Pour bien comprendre
- Le chauffage urbain repose sur un principe simple : produire de la chaleur de manière centralisée, puis la distribuer à plusieurs bâtiments via un réseau de canalisations enterrées.
- À l’échelle d’une métropole dense comme celle de Lyon, ce système permet de remplacer des chaufferies individuelles au gaz par une énergie mutualisée, plus stable et moins émettrice de CO₂.
- La Métropole mise sur ces réseaux pour atteindre les objectifs climatiques nationaux et locaux, en s’appuyant sur des énergies renouvelables et de récupération, comme la biomasse ou la chaleur issue de l’incinération des déchets.
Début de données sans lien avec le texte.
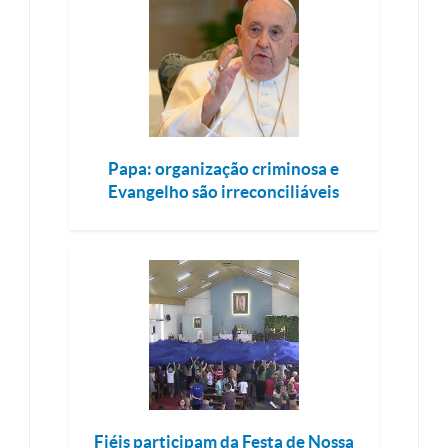
Papa: organização criminosa e
Evangelho são irreconciliáveis
Fiéis participam da Festa de Nossa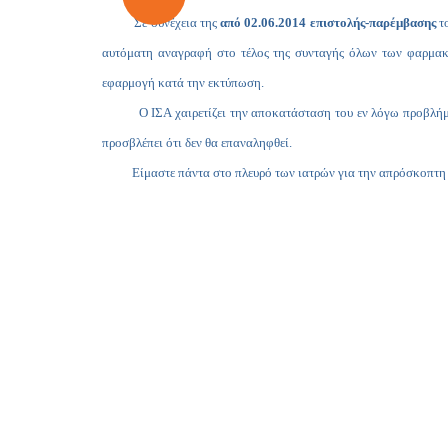
Σε συνέχεια της
από 02.06.2014 επιστολής-παρέμβασης
το
αυτόματη αναγραφή στο τέλος της συνταγής όλων των φαρμακε
εφαρμογή κατά την εκτύπωση.
Ο ΙΣΑ χαιρετίζει την αποκατάσταση του εν λόγω προβλήματος,
προσβλέπει ότι δεν θα επαναληφθεί.
Είμαστε πάντα στο πλευρό των ιατρών για την απρόσκοπτη ά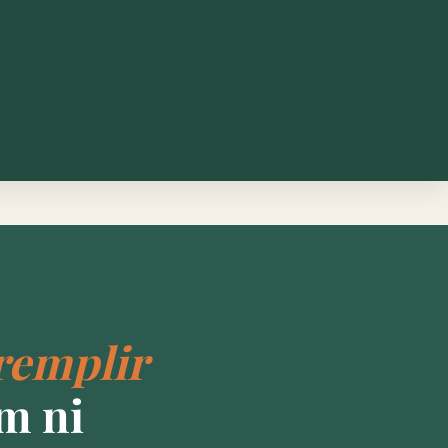
remplir
m ni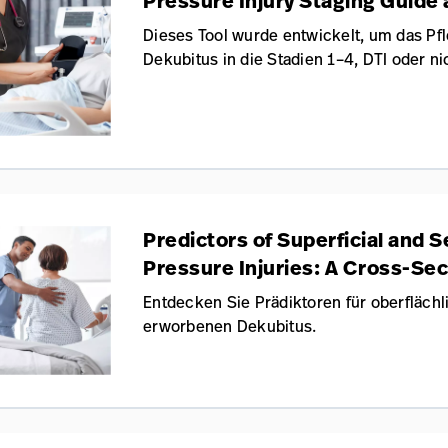
Pressure Injury Staging Guide
Dieses Tool wurde entwickelt, um das Pfl
Dekubitus in die Stadien 1–4, DTI oder nic
Predictors of Superficial and 
Pressure Injuries: A Cross-Sec
International Pressure Ulcer 
Entdecken Sie Prädiktoren für oberfläc
erworbenen Dekubitus.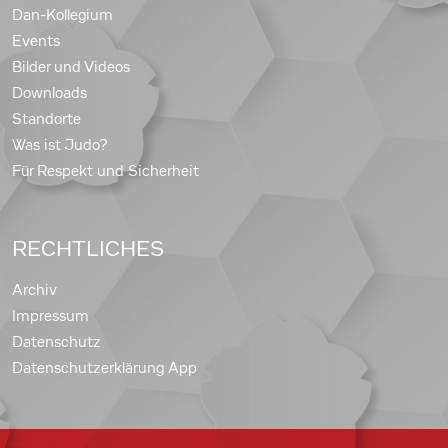
Dan-Kollegium
Events
Bilder und Videos
Downloads
Standorte
Was ist Judo?
Für Respekt und Sicherheit
RECHTLICHES
Archiv
Impressum
Datenschutz
Datenschutzerklärung App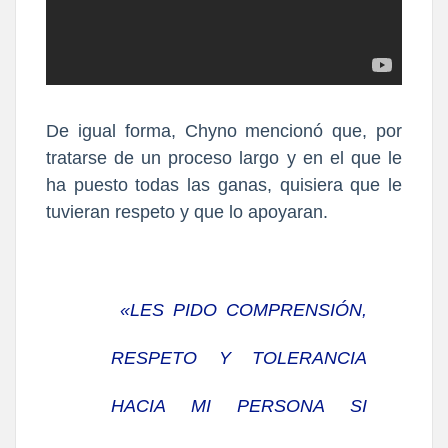
De igual forma,
Chyno mencionó que, por
tratarse de un proceso largo y en el que le
ha puesto todas las ganas, quisiera que le
tuvieran respeto y que lo apoyaran.
«LES PIDO COMPRENSIÓN,
RESPETO Y TOLERANCIA
HACIA MI PERSONA SI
- Le réseau « Centre Métropole », concerné par ce raccordement, affiche plus de 70 % d’énergies décarbonées, un niveau supérieur à la moyenne nationale.
Comment ça marche ?
- La chaleur est produite dans de grandes unités, puis injectée dans un réseau de plusieurs dizaines de kilomètres. Elle circule sous forme d’eau chaude jusqu’aux sites raccordés, où une sous-station prend le relais pour alimenter les installations internes.
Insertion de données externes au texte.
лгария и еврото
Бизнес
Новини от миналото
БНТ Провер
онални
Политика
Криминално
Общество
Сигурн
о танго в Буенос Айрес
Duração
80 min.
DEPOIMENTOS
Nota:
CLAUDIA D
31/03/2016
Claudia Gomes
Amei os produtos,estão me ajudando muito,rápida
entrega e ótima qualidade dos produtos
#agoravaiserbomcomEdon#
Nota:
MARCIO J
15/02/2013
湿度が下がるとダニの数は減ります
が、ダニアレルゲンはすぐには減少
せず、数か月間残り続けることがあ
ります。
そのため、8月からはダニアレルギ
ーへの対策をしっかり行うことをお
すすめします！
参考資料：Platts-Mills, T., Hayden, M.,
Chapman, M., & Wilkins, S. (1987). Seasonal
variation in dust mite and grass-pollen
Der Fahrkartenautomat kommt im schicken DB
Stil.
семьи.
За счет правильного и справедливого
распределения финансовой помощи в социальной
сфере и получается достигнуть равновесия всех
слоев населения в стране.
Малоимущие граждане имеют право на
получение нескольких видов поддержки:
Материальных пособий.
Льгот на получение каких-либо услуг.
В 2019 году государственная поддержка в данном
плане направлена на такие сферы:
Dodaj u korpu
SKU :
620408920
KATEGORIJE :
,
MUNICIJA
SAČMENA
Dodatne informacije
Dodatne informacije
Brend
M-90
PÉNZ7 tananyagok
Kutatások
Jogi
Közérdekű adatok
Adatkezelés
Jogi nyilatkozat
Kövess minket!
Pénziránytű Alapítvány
- L’exploitation du réseau est confiée à Dalkia, via sa filiale locale, dans le cadre d’une délégation de service public.
- À l’échelle du réseau Centre Métropole, ce dispositif représente environ 1 200 GWh de chaleur livrée chaque année et permet d’éviter près de 200 000 tonnes de CO₂, en substituant des combustibles fossiles par des sources moins carbonées.
Ce que ça change
- Pour Renault Trucks, le raccordement du site de Saint-Priest signifie l’abandon d’une partie de ses équipements thermiques au profit d’un système collectif, couplé à la récupération de chaleur issue de ses propres activités industrielles.
- Cette énergie, auparavant perdue, est désormais valorisée pour le chauffage des bâtiments. À la clé : une baisse de l’empreinte carbone du site, une meilleure maîtrise des coûts sur le long terme et une intégration renforcée dans la stratégie énergétique territoriale.